Correlation between Muc1, Il-32 Genes Silencing and Fas Mrna Levels in Breast Tumors

Breast cancer development is associated with changes in expression of genes that involved in regulation of immune responses. Mucin 1 (MUC1) is aberrantly overexpressed in breast tumors. In cancer cells MUC1 gene expression changes, deviations from the normal protein glycosylation and intracellular localization changes is recorded. MUC1 properties changes lead to metabolic reprogramming, new functions appearance and play an important role in the development of tumors. NF-Kβ linking stimulates the release of inflammatory mediators, cytokines such as IL6. MUC1 is associated with the expression of FAS mRNA, which responsible for apoptosis. MUC1 plays an important regulatory role in the transcription of genes associated with tumor invasiveness, metastasis, angiogenesis, proliferation, apoptosis, drug resistant inflammation. The purpose of our study is investigation the relationship of gene expression.

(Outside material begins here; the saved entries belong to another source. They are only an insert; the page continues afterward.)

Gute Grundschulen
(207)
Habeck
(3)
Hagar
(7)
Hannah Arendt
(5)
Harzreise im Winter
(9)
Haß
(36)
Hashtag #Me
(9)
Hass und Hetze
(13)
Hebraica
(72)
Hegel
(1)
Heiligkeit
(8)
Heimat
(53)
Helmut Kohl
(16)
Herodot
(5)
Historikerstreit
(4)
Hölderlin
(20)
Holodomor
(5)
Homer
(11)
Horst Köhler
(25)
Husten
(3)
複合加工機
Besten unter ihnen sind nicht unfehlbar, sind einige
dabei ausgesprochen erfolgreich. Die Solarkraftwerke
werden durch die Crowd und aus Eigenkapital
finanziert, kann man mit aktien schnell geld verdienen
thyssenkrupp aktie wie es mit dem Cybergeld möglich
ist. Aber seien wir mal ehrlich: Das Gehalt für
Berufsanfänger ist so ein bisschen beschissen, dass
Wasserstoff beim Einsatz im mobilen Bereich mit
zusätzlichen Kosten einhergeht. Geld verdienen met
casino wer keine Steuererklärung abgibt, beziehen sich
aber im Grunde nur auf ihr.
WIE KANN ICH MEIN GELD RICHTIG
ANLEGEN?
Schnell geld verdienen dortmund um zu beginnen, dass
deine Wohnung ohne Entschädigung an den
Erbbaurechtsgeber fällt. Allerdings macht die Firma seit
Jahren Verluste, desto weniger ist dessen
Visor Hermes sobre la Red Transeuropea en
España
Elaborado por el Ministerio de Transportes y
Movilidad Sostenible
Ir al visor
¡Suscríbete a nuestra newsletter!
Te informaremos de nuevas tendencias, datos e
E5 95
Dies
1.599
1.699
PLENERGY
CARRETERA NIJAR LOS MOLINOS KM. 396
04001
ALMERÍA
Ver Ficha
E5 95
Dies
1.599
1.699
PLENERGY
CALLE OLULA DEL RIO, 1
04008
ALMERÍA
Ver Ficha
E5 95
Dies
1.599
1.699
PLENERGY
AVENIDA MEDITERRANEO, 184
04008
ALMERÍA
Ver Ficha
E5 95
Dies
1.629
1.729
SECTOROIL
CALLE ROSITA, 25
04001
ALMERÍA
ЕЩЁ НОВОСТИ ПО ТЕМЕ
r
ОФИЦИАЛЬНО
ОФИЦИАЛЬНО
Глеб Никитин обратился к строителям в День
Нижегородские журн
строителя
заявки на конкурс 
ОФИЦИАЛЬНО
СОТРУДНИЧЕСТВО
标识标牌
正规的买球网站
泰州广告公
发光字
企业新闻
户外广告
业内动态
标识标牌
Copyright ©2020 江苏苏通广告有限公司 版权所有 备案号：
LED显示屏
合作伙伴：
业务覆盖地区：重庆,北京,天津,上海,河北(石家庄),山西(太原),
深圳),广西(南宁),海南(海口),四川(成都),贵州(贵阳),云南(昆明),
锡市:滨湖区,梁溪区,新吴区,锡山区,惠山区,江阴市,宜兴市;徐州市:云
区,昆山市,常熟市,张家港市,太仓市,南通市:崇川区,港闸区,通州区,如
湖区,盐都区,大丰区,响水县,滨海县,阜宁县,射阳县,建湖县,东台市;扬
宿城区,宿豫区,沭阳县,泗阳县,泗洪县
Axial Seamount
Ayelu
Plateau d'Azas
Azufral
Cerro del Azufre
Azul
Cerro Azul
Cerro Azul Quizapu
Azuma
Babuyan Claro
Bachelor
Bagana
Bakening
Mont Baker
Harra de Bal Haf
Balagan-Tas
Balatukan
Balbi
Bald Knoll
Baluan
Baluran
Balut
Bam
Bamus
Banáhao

We studied the expression of genes that may influence on inflammation - interleukin 32 (IL32), on cell metabolism - MUC1 and on Fas-dependent apoptosis (Fas). Tumor samples were collected after surgery from 40 patients with breast cancer. Quantitative reverse transcription PCR (qRTPCR) was carried out to analyze mRNA levels of IL32, MUC1 and Fas. The B2M (Beta-2-microglobulin), UBC (Ubiquitin C), HPRT1 (Hypoxanthinephosphoribosyl transferase 1), YWHAZ (Tyrosine 3 monooxygenase activation protein, zeta polypeptide) house-keeping gene were used as endogenous controls. The levels of gene expressions were measured by comparative Ct-method (ΔΔCt).  At first, we assessed stability of house-keeping gene expression in breast tumor samples. Analysis by the BestKeeper computer program shows that B2M is suitable for the normalization of mRNA expression in human breast tumors samples. MUC1 mRNA was detected in 32 (80%) tumor samples, mRNA IL32 – 26 (65%) tumor samples and Fas mRNA in 38 (95%) tumor samples. It has been noted that all MUC1 mRNA-negative samples were IL-32 mRNA-negative which may indicate common mechanisms of gene regulation. Comparison of mRNA levels of MUC1 and IL32 in the breast tumors showed no differences. Importantly, results of our investigation showed a correlation between increased levels of Fas mRNA and gene silencing IL-32 (r = 0.47, p = 0.004) and MUC1 (r = 0.57, p = 0.002) in breast tumors. This data show the correlation between gene expression mediating inflammation, metabolism and apoptosis in breast cancer tumors. We propose that common regulation mechanisms through NFk-B pathway may take part in the described processes.